(Beginning of GIVEN ENTRIES)

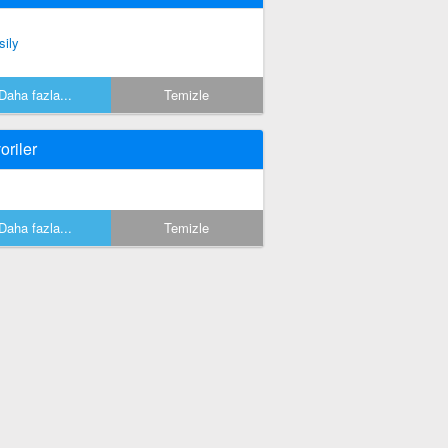
sily
Daha fazla...
Temizle
oriler
Daha fazla...
Temizle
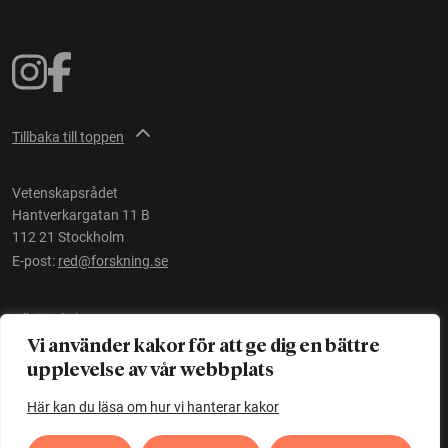
Tillbaka till toppen
Vetenskapsrådet
Hantverkargatan 11 B
112 21 Stockholm
E-post:
red@forskning.se
Tillgänglighet
Vi använder kakor för att ge dig en bättre
upplevelse av vår webbplats
Ett initiativ av
Vetenskapsrådet
Här kan du läsa om hur vi hanterar kakor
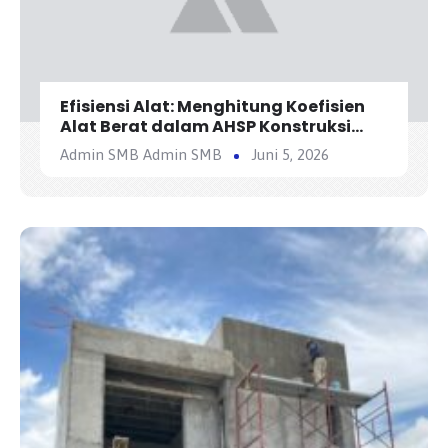
Efisiensi Alat: Menghitung Koefisien
Alat Berat dalam AHSP Konstruksi
Jalan
Admin SMB Admin SMB
Juni 5, 2026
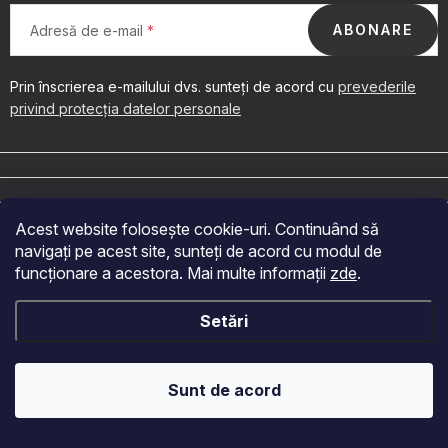
OBLÍBENÉ KOLEKCE
ABONARE
Adresă de e-mail
PROMOTIE
Prin înscrierea e-mailului dvs. sunteți de acord cu
prevederile
PODLE TYPU PROVOZU
privind protecția datelor personale
S
u
Jak nakupovat
Contacte
Despre noi
b
s
Acest website folosește cookie-uri. Continuând să
o
navigați pe acest site, sunteți de acord cu modul de
Acceptăm plăți online
l
funcționare a acestora. Mai multe informații
zde
.
Drepturi de autor 2026
Velkoobchod Fragonito.cz
. Toate drepturile
Setări
rezervate.
Creat de Shoptet
Sunt de acord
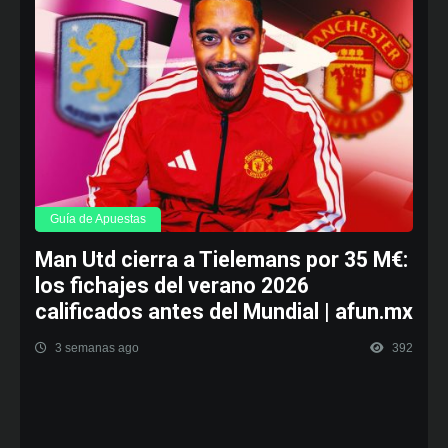
Guía de Apuestas
Man Utd cierra a Tielemans por 35 M€:
los fichajes del verano 2026
calificados antes del Mundial | afun.mx
3 semanas ago
392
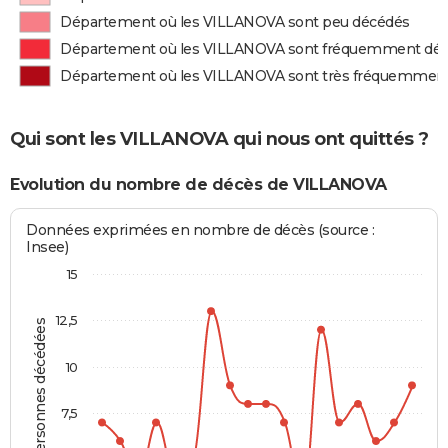
Département où les VILLANOVA sont peu décédés
Département où les VILLANOVA sont fréquemment dé
Département où les VILLANOVA sont très fréquemmen
Qui sont les VILLANOVA qui nous ont quittés ?
Evolution du nombre de décès de VILLANOVA
Données exprimées en nombre de décès (source :
Insee)
15
12,5
Personnes décédées
10
7,5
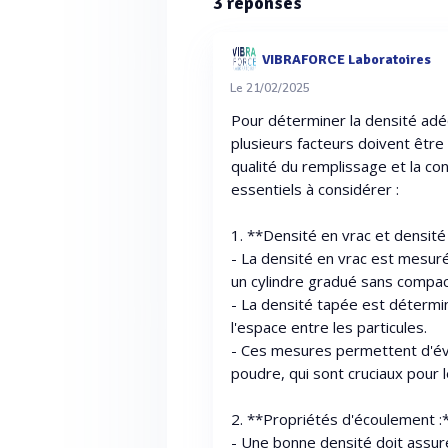
3
réponses
VIBRAFORCE Laboratoires
Le 21/02/2025
Pour déterminer la densité adé
plusieurs facteurs doivent être
qualité du remplissage et la co
essentiels à considérer :
1. **Densité en vrac et densité
- La densité en vrac est mesur
un cylindre gradué sans compac
- La densité tapée est détermi
l'espace entre les particules.
- Ces mesures permettent d'éval
poudre, qui sont cruciaux pour 
2. **Propriétés d'écoulement :
- Une bonne densité doit assure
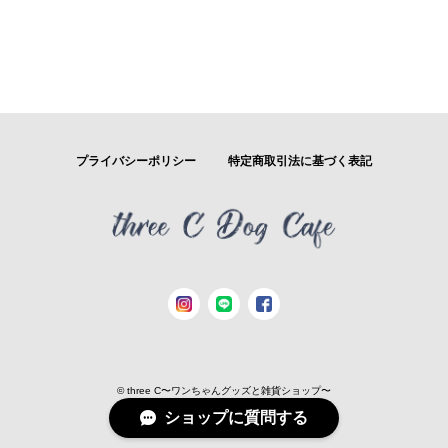
プライバシーポリシー
特定商取引法に基づく表記
© three C〜ワンちゃんグッズと雑貨ショップ〜
ショップに質問する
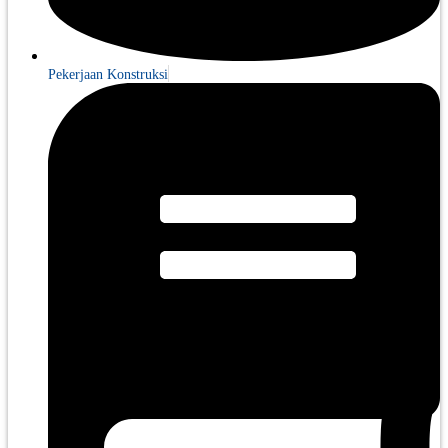
Pekerjaan Konstruksi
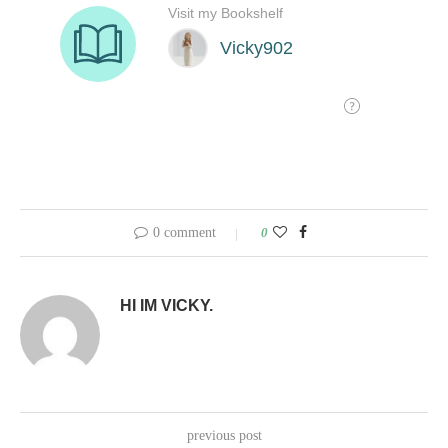
0 comment
0
HI IM VICKY.
previous post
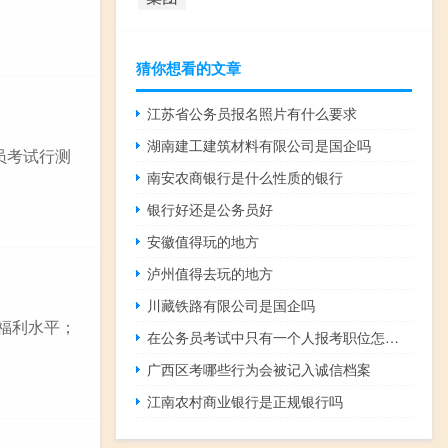
猜你想看的文章
江苏省公务员报名照片有什么要求
湖南建工建筑材料有限公司是国企吗
员考试行测
南安农商银行是什么性质的银行
银行好还是公务员好
安徽值得玩的地方
泸州值得去玩的地方
川藏铁路有限公司是国企吗
福利水平；
在公务员考试中只有一个人报考职位怎么办
广西区考哪些行为会被记入诚信档案
江南农村商业银行是正规银行吗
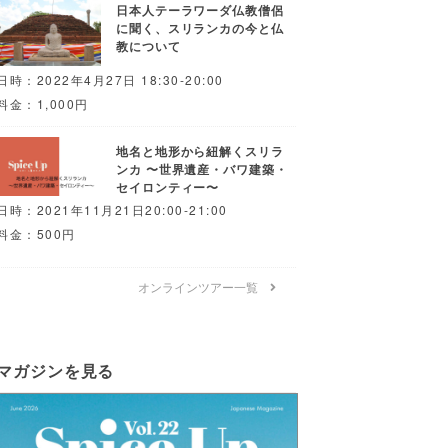
日本人テーラワーダ仏教僧侶
に聞く、スリランカの今と仏
教について
日時：2022年4月27日 18:30-20:00
料金：1,000円
地名と地形から紐解くスリラ
ンカ 〜世界遺産・バワ建築・
セイロンティー〜
日時：2021年11月21日20:00-21:00
料金：500円
オンラインツアー一覧
マガジンを見る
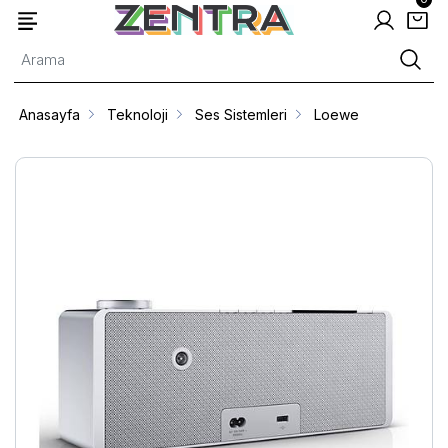
Anasayfa
Teknoloji
Ses Sistemleri
Loewe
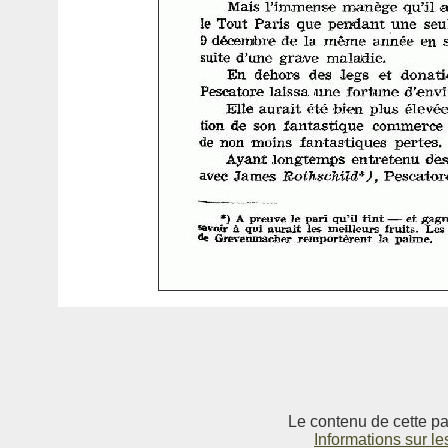
Le contenu de cette pag
Informations sur le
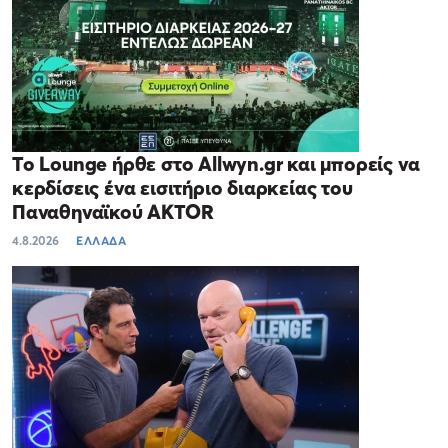
Το Lounge ήρθε στο Allwyn.gr και μπορείς να
κερδίσεις ένα εισιτήριο διαρκείας του
Παναθηναϊκού AKTOR
4.8.2026
ΕΛΛΑΔΑ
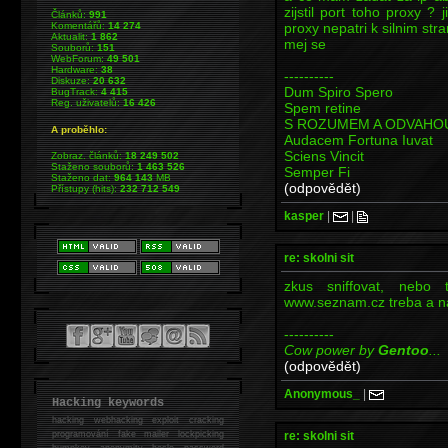
zijstil port toho proxy ? 
Článků:
991
proxy nepatri k silnim st
Komentářů:
14 274
Aktualit:
1 862
mej se
Souborů:
151
WebForum:
49 501
Hardware:
38
----------
Diskuze:
20 632
Dum Spiro Spero
BugTrack:
4 415
Reg. uživatelů:
16 426
Spem retine
S ROZUMEM A ODVAHO
A proběhlo:
Audacem Fortuna Iuvat
Sciens Vincit
Zobraz. článků:
18 249 502
Staženo souborů:
1 463 526
Semper Fi
Staženo dat:
964 143
MB
(odpovědět)
Přístupy (hits):
232 712 549
kasper
|
|
re: skolni sit
zkus sniffovat, nebo 
www.seznam.cz treba a nap
----------
Cow power by
Gentoo
...
(odpovědět)
Anonymous_
|
Hacking keywords
hacking
webhacking exploit cracking
re: skolni sit
programování fake mailer lockpicking
bumpkey anonymity heslo password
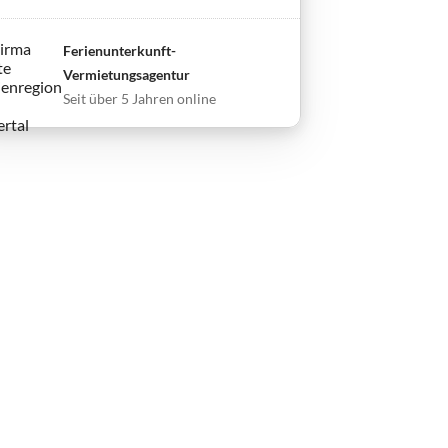
Ferienunterkunft-
Vermietungsagentur
Seit über 5 Jahren online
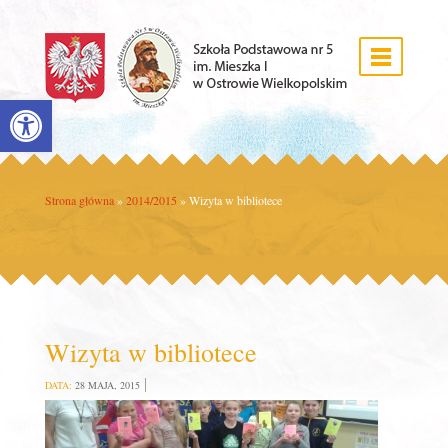
Open toolbar
Strona główna
»
2014/2015
»
Wizyta w bibliotece
Wizyta w bibliotece
DATA:
28 MAJA, 2015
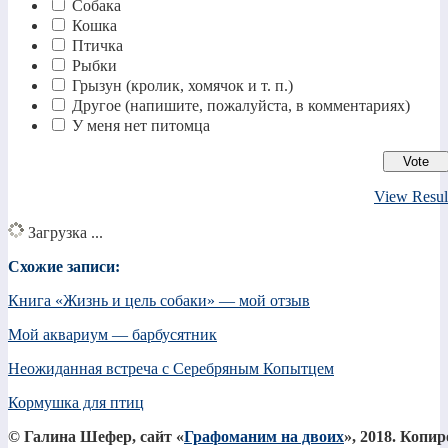
Собака
Кошка
Птичка
Рыбки
Грызун (кролик, хомячок и т. п.)
Другое (напишите, пожалуйста, в комментариях)
У меня нет питомца
View Resul
Загрузка ...
Схожие записи:
Книга «Жизнь и цель собаки» — мой отзыв
Мой аквариум — барбусятник
Неожиданная встреча с Серебряным Копытцем
Кормушка для птиц
© Галина Шефер, сайт «
Графоманим на двоих
», 2018. Копи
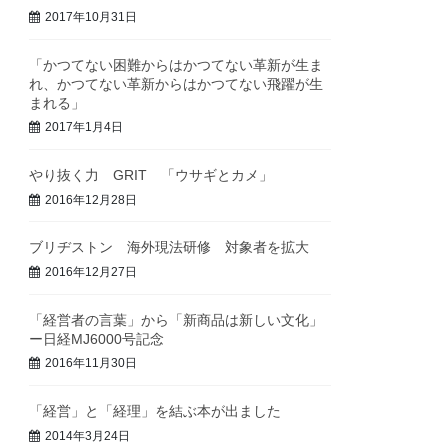
2017年10月31日
「かつてない困難からはかつてない革新が生ま
れ、かつてない革新からはかつてない飛躍が生
まれる」
2017年1月4日
やり抜く力 GRIT 「ウサギとカメ」
2016年12月28日
ブリヂストン 海外現法研修 対象者を拡大
2016年12月27日
「経営者の言葉」から「新商品は新しい文化」
ー日経MJ6000号記念
2016年11月30日
「経営」と「経理」を結ぶ本が出ました
2014年3月24日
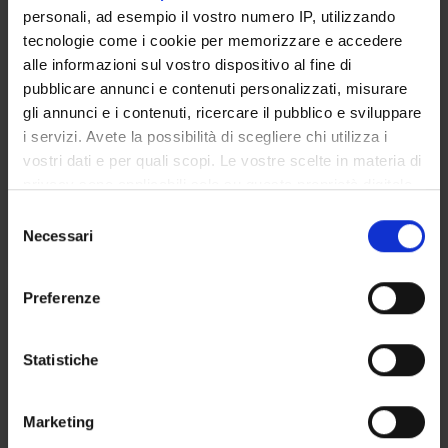
personali, ad esempio il vostro numero IP, utilizzando
Credits
tecnologie come i cookie per memorizzare e accedere
2
alle informazioni sul vostro dispositivo al fine di
Period
pubblicare annunci e contenuti personalizzati, misurare
INSEGNAMENTI ANNUALI M46
gli annunci e i contenuti, ricercare il pubblico e sviluppare
i servizi. Avete la possibilità di scegliere chi utilizza i
Academic staff
vostri dati e per quali scopi. Le vostre scelte in materia di
Giovanni Corrocher
privacy sono applicabili solo su questa proprietà digitale
in cui avete effettuato le vostre scelte. È possibile
S
Lessons timetable
modificare o revocare il proprio consenso in qualsiasi
Necessari
e
momento dalla Dichiarazione sui cookie o facendo clic
l
sull'icona di attivazione della privacy.
e
Preferenze
ATTIVITA' PRATICA IN
z
ORTODONZIA
Con il tuo consenso, vorremmo anche:
i
raccogliere informazioni sulla tua posizione
o
Statistiche
Credits
geografica, con un'approssimazione di qualche
n
2
metro,
e
Marketing
Identificare il tuo dispositivo, scansionandolo
d
Period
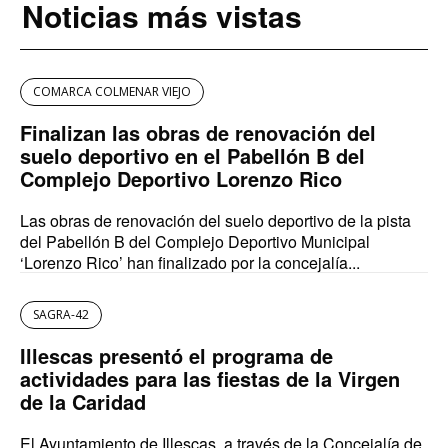
Noticias más vistas
COMARCA COLMENAR VIEJO
Finalizan las obras de renovación del
suelo deportivo en el Pabellón B del
Complejo Deportivo Lorenzo Rico
Las obras de renovación del suelo deportivo de la pista
del Pabellón B del Complejo Deportivo Municipal
‘Lorenzo Rico’ han finalizado por la concejalía...
SAGRA-42
Illescas presentó el programa de
actividades para las fiestas de la Virgen
de la Caridad
El Ayuntamiento de Illescas, a través de la Concejalía de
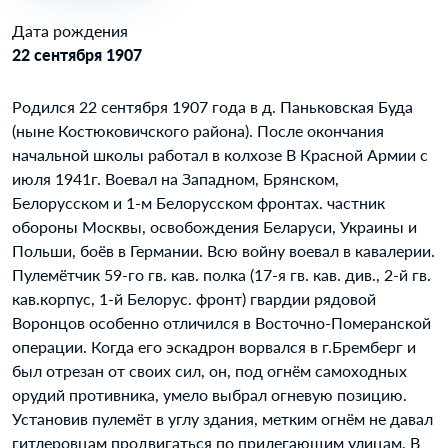
Дата рождения
22 сентября 1907
Родился 22 сентября 1907 года в д. Паньковская Буда
(ныне Костюковичского района). После окончания
начальной школы работал в колхозе В Красной Армии с
июля 1941г. Воевал на Западном, Брянском,
Белорусском и 1-м Белорусском фронтах. частник
обороны Москвы, освобождения Беларуси, Украины и
Польши, боёв в Германии. Всю войну воевал в кавалерии.
Пулемётчик 59-го гв. кав. полка (17-я гв. кав. див., 2-й гв.
кав.корпус, 1-й Белорус. фронт) гвардии рядовой
Воронцов особенно отличился в Восточно-Померанской
операции. Когда его эскадрон ворвался в г.Бремберг и
был отрезан от своих сил, он, под огнём самоходных
орудий противника, умело выбрал огневую позицию.
Установив пулемёт в углу здания, метким огнём не давал
гитлеровцам продвигаться по прилегающим улицам. В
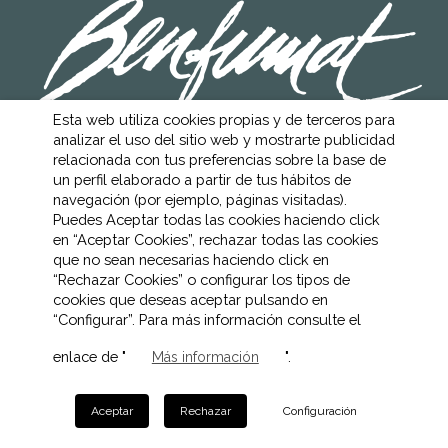
Esta web utiliza cookies propias y de terceros para
analizar el uso del sitio web y mostrarte publicidad
AVISO LEGAL
POLÍTICA DE COOKIES
relacionada con tus preferencias sobre la base de
POLÍTICA DE PRIVACIDAD
un perfil elaborado a partir de tus hábitos de
CANAL ÉTICO
navegación (por ejemplo, páginas visitadas).
Puedes Aceptar todas las cookies haciendo click
en “Aceptar Cookies”, rechazar todas las cookies
que no sean necesarias haciendo click en
“Rechazar Cookies” o configurar los tipos de
cookies que deseas aceptar pulsando en
“Configurar”. Para más información consulte el
enlace de "
".
Más información
Aceptar
Rechazar
Configuración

(End of GIVEN ENTRIES)

**GOAL OF THE EXERCISE**
Only lines that hold the string "consenso" belong in the answer, so copy every one of them from the records.

**RESULT OF THE TASK**
modificare o revocare il proprio consenso in qualsiasi
Con il tuo consenso, vorremmo anche:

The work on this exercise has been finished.